Directions for this task
Please return all lines from the records below that include the string "Clinica".

Saved data entries
_ _ _ _ _

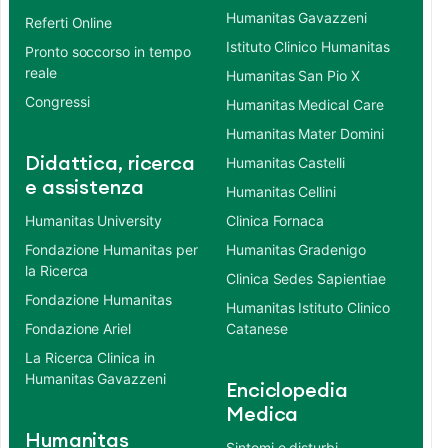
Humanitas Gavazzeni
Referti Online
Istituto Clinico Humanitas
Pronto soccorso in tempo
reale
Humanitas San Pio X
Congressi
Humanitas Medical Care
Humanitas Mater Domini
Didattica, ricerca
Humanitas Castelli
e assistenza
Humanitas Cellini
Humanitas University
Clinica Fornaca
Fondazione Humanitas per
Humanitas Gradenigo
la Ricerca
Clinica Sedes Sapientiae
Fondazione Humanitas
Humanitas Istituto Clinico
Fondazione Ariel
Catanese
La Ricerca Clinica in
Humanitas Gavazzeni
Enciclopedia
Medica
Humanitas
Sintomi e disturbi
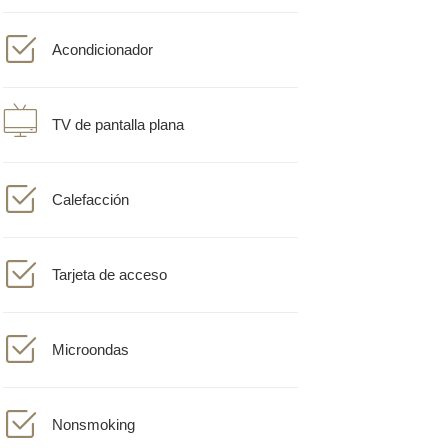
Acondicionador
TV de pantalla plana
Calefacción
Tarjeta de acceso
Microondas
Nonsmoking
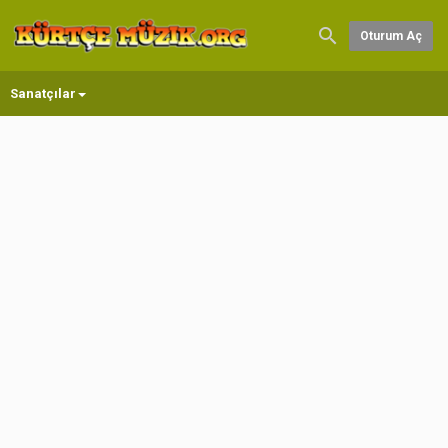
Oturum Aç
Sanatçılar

_ _ _ _ _

Answer box
Clinica Fornaca
Clinica Sedes Sapientiae
La Ricerca Clinica in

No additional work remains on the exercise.